Plugins
Building plugins
Plugins extend OpenClaw with new capabilities: channels, model providers, speech, realtime transcription, realtime voice, media understanding, image generation, video generation, web fetch, web search, agent tools, or any combination.
You do not need to add your plugin to the OpenClaw repository. Publish to
ClawHub and users install with
openclaw plugins install clawhub:<package-name>. Bare package specs still
install from npm during the launch cutover.
Prerequisites
- Node >= 22 and a package manager (npm or pnpm)
- Familiarity with TypeScript (ESM)
- For in-repo plugins: repository cloned and
pnpm installdone.

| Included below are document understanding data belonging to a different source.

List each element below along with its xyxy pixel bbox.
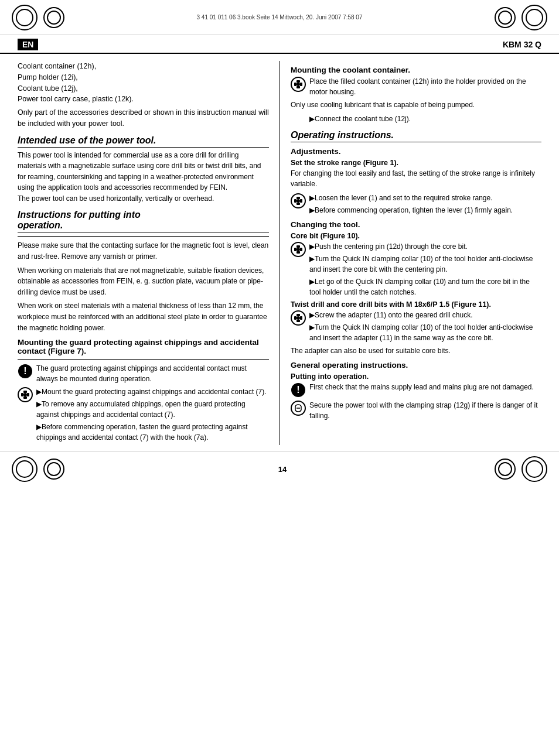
svg-rect-10 — [296, 86, 300, 88]
core-bit-step1: ▶Push the centering pin (12d) through th… — [309, 241, 541, 252]
mounting-warning-text: The guard protecting against chippings a… — [36, 363, 269, 384]
top-bar-info: 3 41 01 011 06 3.book Seite 14 Mittwoch,… — [197, 14, 363, 20]
svg-rect-6 — [27, 393, 29, 396]
twist-note: The adapter can also be used for suitabl… — [291, 345, 541, 357]
reg-mark-top-right1 — [495, 7, 516, 28]
coolant-note: Only use cooling lubricant that is capab… — [291, 100, 541, 111]
svg-rect-24 — [300, 248, 302, 251]
svg-point-25 — [296, 248, 300, 251]
reg-mark-bottom-right1 — [495, 459, 516, 480]
reg-mark-top-right — [521, 5, 547, 30]
twist-drill-heading: Twist drill and core drill bits with M 1… — [291, 300, 541, 309]
svg-rect-18 — [300, 199, 302, 203]
mounting-step2: ▶To remove any accumulated chippings, op… — [36, 399, 269, 420]
coolant-step1-row: Place the filled coolant container (12h)… — [291, 76, 541, 97]
top-bar: 3 41 01 011 06 3.book Seite 14 Mittwoch,… — [0, 0, 559, 35]
changing-tool-heading: Changing the tool. — [291, 220, 541, 229]
gear-icon-mounting-step1 — [18, 387, 33, 402]
putting-para1: Please make sure that the contacting sur… — [18, 240, 269, 262]
svg-point-19 — [296, 199, 300, 203]
strap-text: Secure the power tool with the clamping … — [309, 400, 541, 421]
svg-rect-4 — [23, 396, 27, 399]
page-number: 14 — [278, 465, 287, 474]
svg-rect-11 — [294, 83, 296, 86]
right-column: Mounting the coolant container. Place th… — [280, 61, 541, 445]
svg-rect-23 — [294, 248, 296, 251]
stroke-steps: ▶Loosen the lever (1) and set to the req… — [309, 193, 541, 215]
section-putting-into-operation: Instructions for putting intooperation. … — [18, 210, 269, 333]
putting-para3: When work on steel materials with a mate… — [18, 300, 269, 333]
svg-text:!: ! — [23, 366, 26, 376]
core-bit-heading: Core bit (Figure 10). — [291, 232, 541, 240]
svg-rect-3 — [23, 391, 27, 393]
general-operating-heading: General operating instructions. — [291, 361, 541, 370]
svg-rect-9 — [296, 80, 300, 83]
svg-rect-30 — [300, 316, 302, 320]
svg-rect-5 — [21, 393, 23, 396]
stroke-range-heading: Set the stroke range (Figure 1). — [291, 159, 541, 167]
mounting-step1-row: ▶Mount the guard protecting against chip… — [18, 386, 269, 443]
svg-rect-28 — [296, 320, 300, 322]
coolant-step1-text: Place the filled coolant container (12h)… — [309, 76, 541, 97]
model-name: KBM 32 Q — [503, 40, 541, 49]
core-bit-step3: ▶Let go of the Quick IN clamping collar … — [309, 276, 541, 297]
svg-rect-22 — [296, 251, 300, 254]
mounting-steps: ▶Mount the guard protecting against chip… — [36, 386, 269, 443]
reg-mark-bottom-right — [521, 456, 547, 482]
svg-point-7 — [23, 393, 27, 396]
gear-icon-coolant — [291, 77, 306, 92]
stroke-step2: ▶Before commencing operation, tighten th… — [309, 205, 541, 215]
intended-use-body: This power tool is intended for commerci… — [18, 150, 269, 204]
intended-use-heading: Intended use of the power tool. — [18, 135, 269, 148]
strap-row: Secure the power tool with the clamping … — [291, 400, 541, 421]
page-header: EN KBM 32 Q — [0, 35, 559, 54]
reg-mark-top-left2 — [43, 7, 64, 28]
accessory-item-1: Coolant container (12h), — [18, 61, 269, 72]
reg-mark-top-left — [12, 5, 38, 30]
page: 3 41 01 011 06 3.book Seite 14 Mittwoch,… — [0, 0, 559, 756]
reg-mark-bottom-left — [12, 456, 38, 482]
twist-step1-row: ▶Screw the adapter (11) onto the geared … — [291, 310, 541, 343]
core-bit-step1-row: ▶Push the centering pin (12d) through th… — [291, 241, 541, 297]
left-column: Coolant container (12h), Pump holder (12… — [18, 61, 280, 445]
core-bit-steps: ▶Push the centering pin (12d) through th… — [309, 241, 541, 297]
stroke-step1-row: ▶Loosen the lever (1) and set to the req… — [291, 193, 541, 215]
operating-heading: Operating instructions. — [291, 130, 541, 142]
mounting-step1: ▶Mount the guard protecting against chip… — [36, 386, 269, 397]
warning-icon: ! — [18, 364, 33, 379]
svg-rect-27 — [296, 314, 300, 316]
svg-rect-17 — [294, 199, 296, 203]
putting-into-op-heading: Putting into operation. — [291, 372, 541, 381]
hr-mounting — [18, 359, 269, 360]
mounting-warning-row: ! The guard protecting against chippings… — [18, 363, 269, 384]
adjustments-heading: Adjustments. — [291, 147, 541, 156]
gear-icon-core — [291, 242, 306, 257]
svg-point-31 — [296, 316, 300, 320]
putting-into-operation-heading: Instructions for putting intooperation. — [18, 210, 269, 232]
section-intended-use: Intended use of the power tool. This pow… — [18, 135, 269, 204]
twist-steps: ▶Screw the adapter (11) onto the geared … — [309, 310, 541, 343]
general-warning-row: ! First check that the mains supply lead… — [291, 382, 541, 398]
section-mounting-guard: Mounting the guard protecting against ch… — [18, 338, 269, 443]
main-content: Coolant container (12h), Pump holder (12… — [0, 54, 559, 445]
svg-point-13 — [296, 83, 300, 86]
mounting-step3: ▶Before commencing operation, fasten the… — [36, 422, 269, 443]
accessory-item-3: Coolant tube (12j), — [18, 83, 269, 94]
putting-para2: When working on materials that are not m… — [18, 265, 269, 298]
sub-adjustments: Adjustments. Set the stroke range (Figur… — [291, 147, 541, 215]
warning-icon-general: ! — [291, 382, 306, 398]
section-operating: Operating instructions. Adjustments. Set… — [291, 130, 541, 422]
bottom-bar: 14 — [0, 451, 559, 487]
reg-mark-bottom-left2 — [43, 459, 64, 480]
gear-icon-twist — [291, 310, 306, 326]
twist-step2: ▶Turn the Quick IN clamping collar (10) … — [309, 322, 541, 343]
svg-text:!: ! — [296, 385, 299, 395]
coolant-step2: ▶Connect the coolant tube (12j). — [309, 114, 541, 124]
svg-rect-21 — [296, 245, 300, 248]
strap-icon — [291, 401, 306, 416]
coolant-heading: Mounting the coolant container. — [291, 66, 541, 74]
accessory-list: Coolant container (12h), Pump holder (12… — [18, 61, 269, 129]
language-badge: EN — [18, 39, 38, 50]
sub-general-operating: General operating instructions. Putting … — [291, 361, 541, 421]
section-coolant: Mounting the coolant container. Place th… — [291, 66, 541, 124]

Source checkout plugin development is pnpm-only because OpenClaw loads bundled plugins from theextensions/*workspace packages.
What kind of plugin?
Connect OpenClaw to a messaging platform (Discord, IRC, etc.)
Add a model provider (LLM, proxy, or custom endpoint)
Map a local AI CLI into OpenClaw's text fallback runner
Register agent tools, event hooks, or services - continue below
For a channel plugin that isn't guaranteed to be installed when onboarding/setup
runs, use createOptionalChannelSetupSurface(...) from
openclaw/plugin-sdk/channel-setup. It produces a setup adapter + wizard pair
that advertises the install requirement and fails closed on real config writes
until the plugin is installed.
Quick start: tool plugin
This walkthrough creates a minimal plugin that registers an agent tool. Channel and provider plugins have dedicated guides linked above.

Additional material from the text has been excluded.